Teacher Toolbox
Learning Strategies - Study Skills


Because of the high stakes of testing, many children with and without special needs become anxious about taking tests.  Preparing children to know what to expect on the test, how to maneuver the test format, and how to analyze the questions may help them to become less anxious and improve performance.

Test Taking Practice
  • Some children become overwhelmed with filling in the bubbles on the answer sheets.  Provide opportunities for students to become acquainted with completing the answer sheets. Catpin Productions offers a free bubble test generator that you can use to create custom bubble tests for students to practice with.  
  • Teach students how to maneuver the test layout.  Show them how to recognize the direction symbols, bolded information, charts, and highlighted material. 
  • If the visual lay out of the test booklet is too cluttered, encourage students to fold the booklet so there is only one page showing at one time. If scratch paper is allowed, have them cover up the questions they are not working on to minimize visual distraction.
  • Expose children to the different time allotments.  Use regular class time or independent work to help acclimate to the time length.
    For example:
    If they have thirty minutes to work on a section, monitor the time as if it is a testing session.

  • Teach children to recognize the key words, terms, and common phrases that are used in tests.
  • Often students overlook the stop and start marks so point them out to the student.

Examples of Common Test Phrasing

Key Words for Reading:

Main Idea

  • This passage is mostly about…
  • The central idea is….

View Points

  • The author wrote this passage to…
  • What is the purpose of the passage …

Specific Details

  • According to the passage…
  • Give an example of …

Key Words for Mathematics:

Number Sense

  • Give the number nearest to
  • Round to
  • The number greater than, less than, and/or equal to
  • This digit shows the value (For example, in 345, the 3 holds the place for hundreds, the 4 holds a place for tens, the 5 for ones)

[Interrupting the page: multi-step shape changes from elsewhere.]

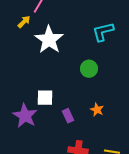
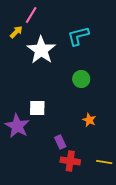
cyan L-shape: (103, 32) -> (78, 36), moved
purple rectangle: (68, 116) -> (60, 142), moved

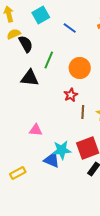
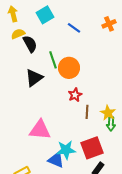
green line: (49, 60) -> (53, 60), turned -42
orange circle: (80, 68) -> (69, 68), moved
black triangle: (30, 78) -> (34, 78), turned -42
pink triangle: (36, 130) -> (40, 130), size x1.6

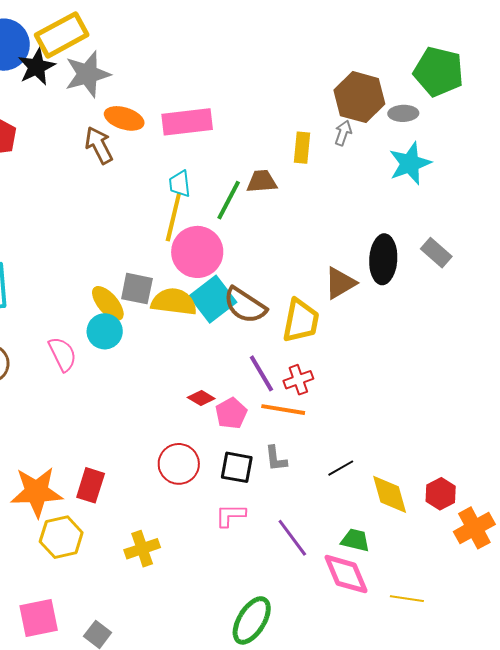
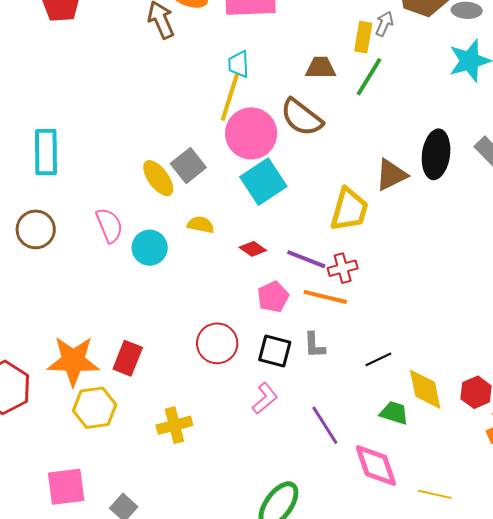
gray arrow: (343, 133) -> (384, 24), moved
green line: (229, 200) -> (369, 77), moved
gray square: (137, 289) -> (188, 165), turned 36
yellow semicircle: (174, 302) -> (201, 225), moved, size x0.6
brown semicircle: (245, 305) -> (302, 117), moved
cyan circle: (105, 331) -> (150, 248), moved
purple line: (261, 373) -> (306, 259), turned -42
red diamond: (201, 398) -> (253, 249), moved
pink L-shape: (230, 515) -> (265, 398), turned 136
green trapezoid: (355, 540) -> (394, 413), moved

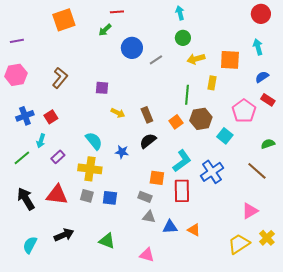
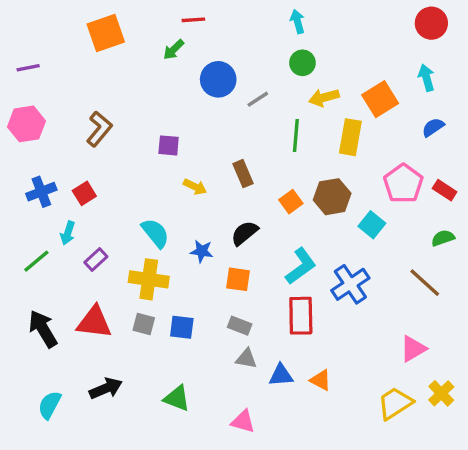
orange square: (230, 60) -> (380, 99), turned -35
yellow rectangle: (212, 83) -> (350, 137), size x1.5
green line: (187, 95) -> (296, 136), moved
red rectangle: (268, 100) -> (445, 190), moved
brown rectangle: (147, 115) -> (243, 174), moved
orange square: (157, 178) -> (238, 279), moved

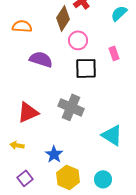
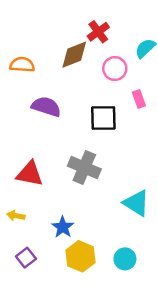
brown diamond: (63, 18) -> (74, 55), turned 35
pink circle: (78, 40) -> (115, 69), moved
red triangle: (28, 112) -> (30, 174), turned 35

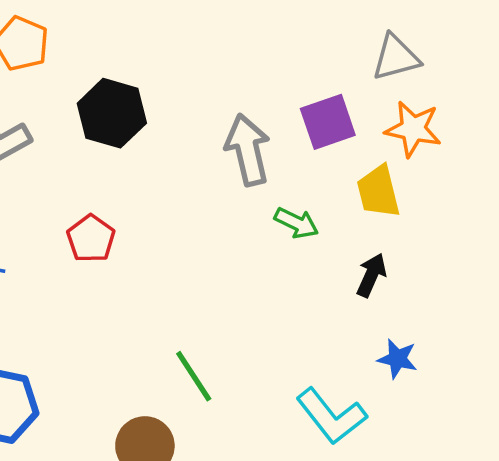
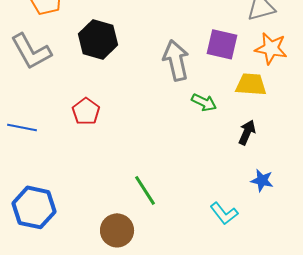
purple square: (328, 122) -> (222, 44), turned 32
yellow trapezoid: (378, 192) -> (251, 84), turned 108
cyan L-shape: (331, 416) -> (224, 213), size x0.7

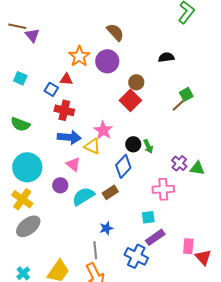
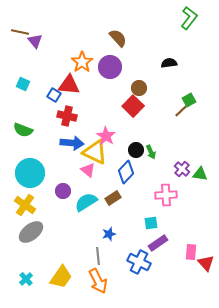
red triangle: (66, 79) -> (69, 85), size x1.6
yellow triangle: (92, 146) -> (95, 152), size x1.5
pink triangle: (73, 164) -> (88, 170), moved

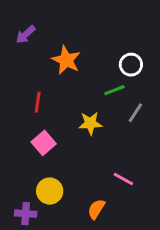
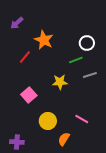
red line: (38, 102) -> (25, 57), moved, turned 32
gray line: (135, 113) -> (90, 75), turned 40
yellow circle: (50, 191) -> (48, 121), moved

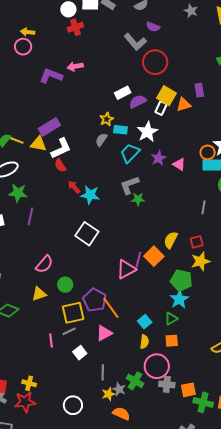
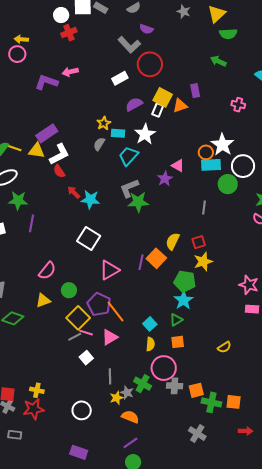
white rectangle: (123, 93) -> (120, 78), moved
purple star: (159, 158) -> (165, 179), moved
green star: (138, 199) -> (138, 202), size x1.5
pink triangle: (126, 269) -> (109, 270), moved
yellow square: (73, 313) -> (78, 318), turned -30
pink line: (51, 340) -> (86, 333), moved, turned -64

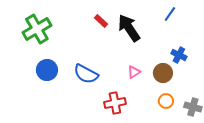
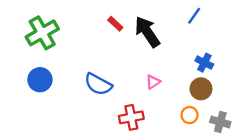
blue circle: (47, 70) -> (40, 80), moved
brown circle: (163, 73) -> (201, 89), moved

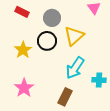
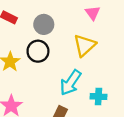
yellow triangle: (74, 36) -> (84, 45), moved

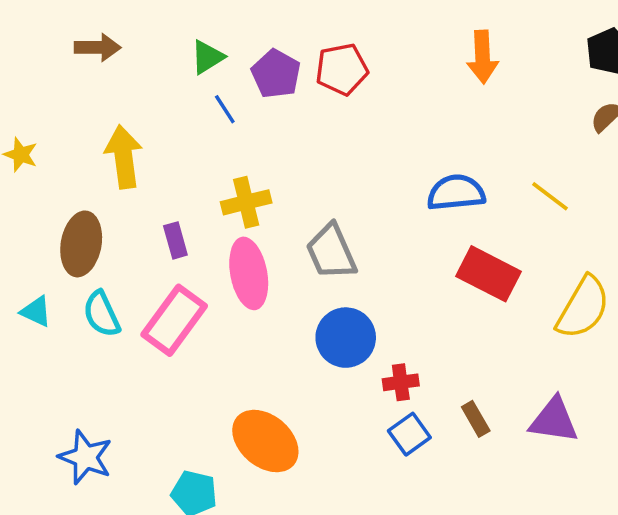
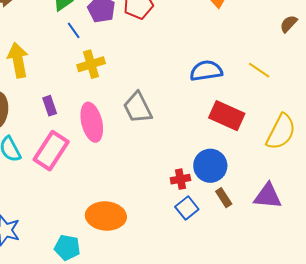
yellow cross: (246, 202) -> (91, 64), moved
blue circle: (346, 338) -> (210, 166), moved
orange ellipse: (265, 441) -> (106, 216), turned -33

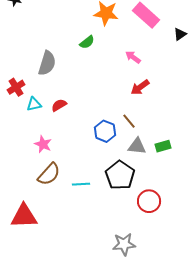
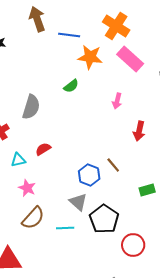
pink arrow: (133, 57) -> (117, 101), turned -112
red arrow: (140, 87) -> (139, 131), moved, turned -42
cyan triangle: (34, 104) -> (18, 160), moved
gray triangle: (137, 146) -> (78, 202), moved, turned 36

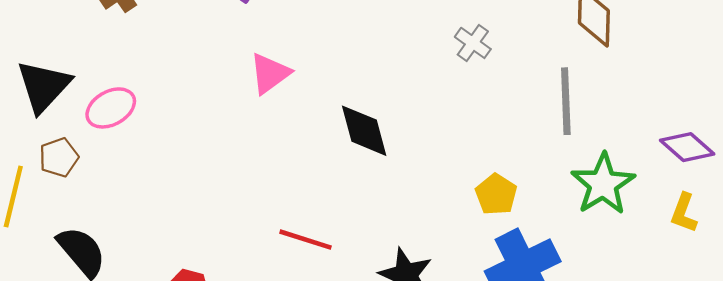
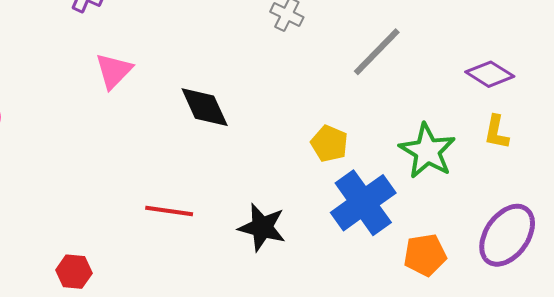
gray line: (566, 101) -> (377, 52), turned 56
green star: (603, 184) -> (427, 151), moved

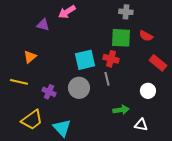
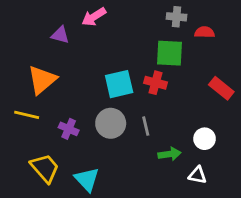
red semicircle: (146, 36) -> (205, 32), moved, turned 152
orange triangle: (30, 57) -> (42, 80), size x1.6
gray line: (107, 79) -> (146, 126), moved
white circle: (148, 91) -> (205, 139), moved
yellow trapezoid: (32, 120) -> (45, 168), turned -95

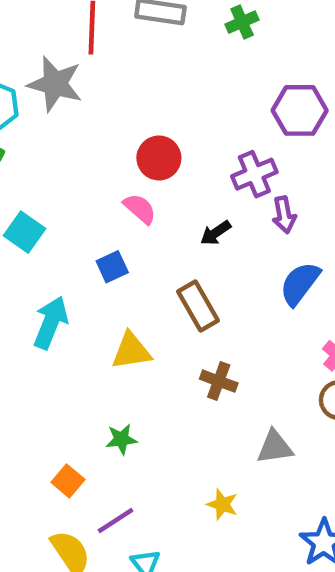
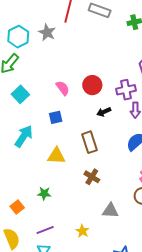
gray star: (55, 84) -> (47, 32), size x0.7
red circle: (159, 158) -> (92, 85), moved
pink semicircle: (140, 209) -> (63, 88), moved
purple line: (116, 521) -> (45, 230), moved

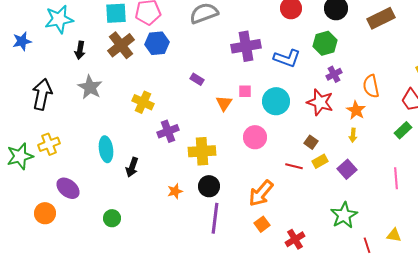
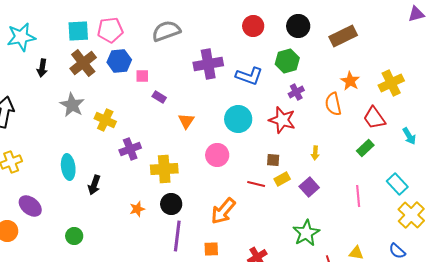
gray star: (90, 87) -> (72, 105), moved
pink square: (245, 91) -> (142, 76), moved
orange star: (356, 110) -> (350, 81), moved
brown square: (311, 142) -> (273, 160), turned -32
orange square: (262, 224) -> (211, 249), moved, turned 35

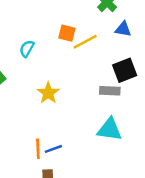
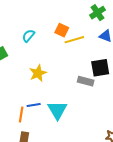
cyan triangle: (110, 129) -> (57, 110), moved, turned 40
blue line: (53, 149) -> (34, 105), moved

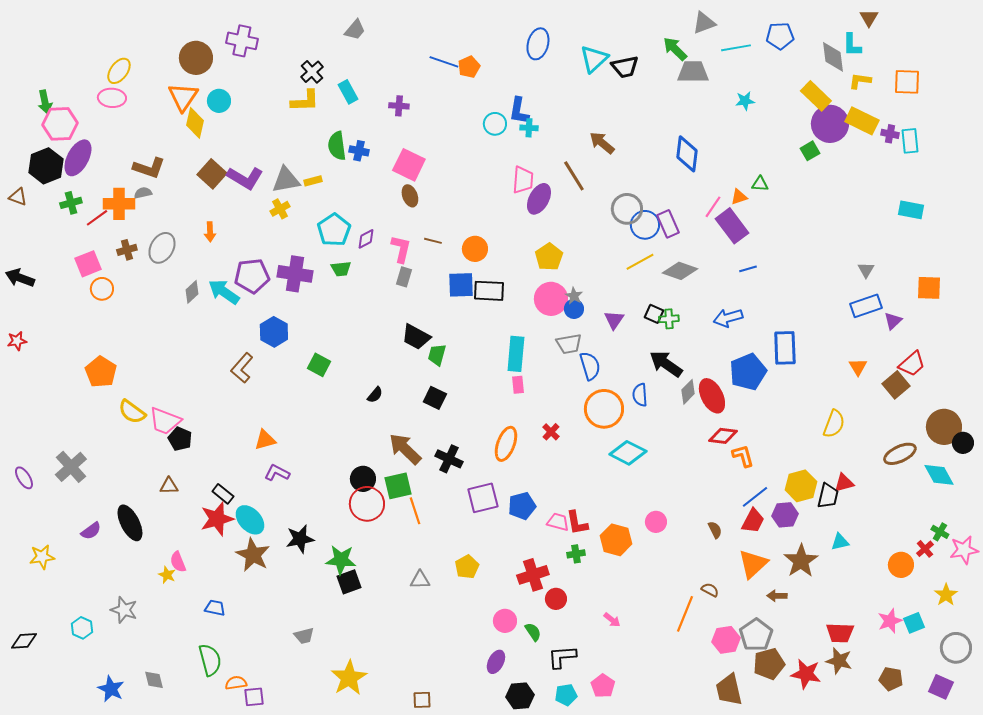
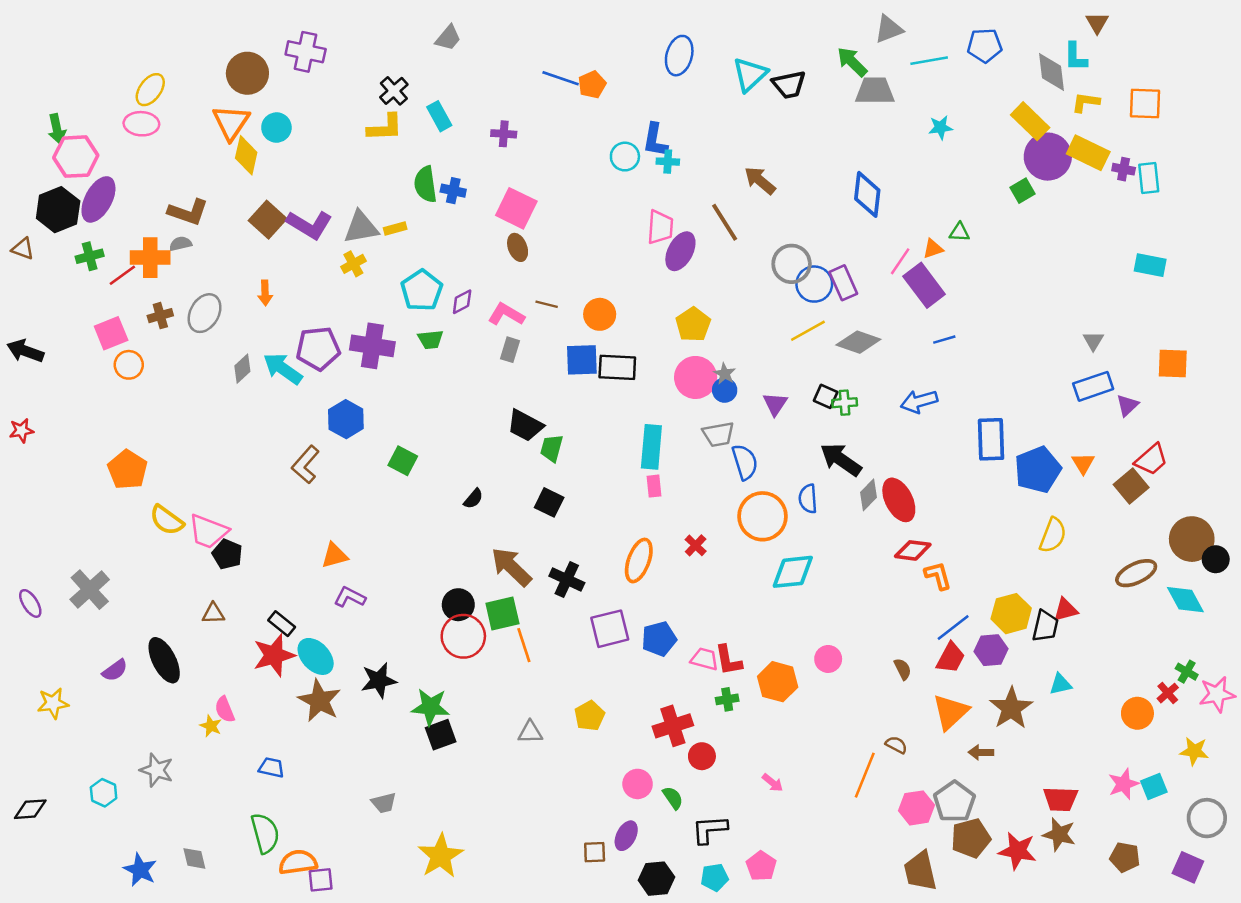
pink L-shape: (401, 249) -> (506, 314), turned -72
blue pentagon: (748, 372) -> (1038, 470), moved
cyan diamond: (628, 453) -> (793, 572), turned -33
yellow star: (946, 595) -> (1194, 751), turned -30
orange semicircle: (236, 683) -> (298, 862), size x1.4
brown square: (422, 700) -> (595, 852), moved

  • This number sentence is the same as …
  • Which symbol means to ______    (Ex, + or 1)
  • In all       (sums)
  • Find the difference
  • Practice how to analyze the test questions. Instruct students about the different types of questions.

    For example:

    • What – may ask for a concrete response or a specific detail.
    • Why/How – may be seeking a reason or an inference.
    • When – may ask for a response that refers to historical time, a specific date or hour, or a general reference.
    • Where – may ask for a location or a setting.
    • Who – may require a specific name, a character, or a subject.
  • Show students how to make educated guesses.

    For example:
    • Teach students how to eliminate unnecessary responses in multiple choice selections.
    • Have them recognize the wording most commonly used in testing to support their guessing between two closely related answers (e.g. ‘all of the time’ versus ‘some of the time’).
    • Show students how to use previous answers or information to guide responses to subsequent questions.
  • When practicing for the test, directly point out how the test is similar to things they learned in class.  This will help them to recognize familiar elements and to connect to prior knowledge.
  • Guide students to use their problem solving strategies when working with practice problems, such as what type of diagram or pictorial representation will support solving a math problem.
  • Provide caregivers information about the tests, the state’s rules on testing, scoring, and how to gather samples about the testing format. Keeping caregivers informed about the rules and regulations may help to lessen the stress families feel if they are uncomfortable with the use and purposes of the standardized testing scores.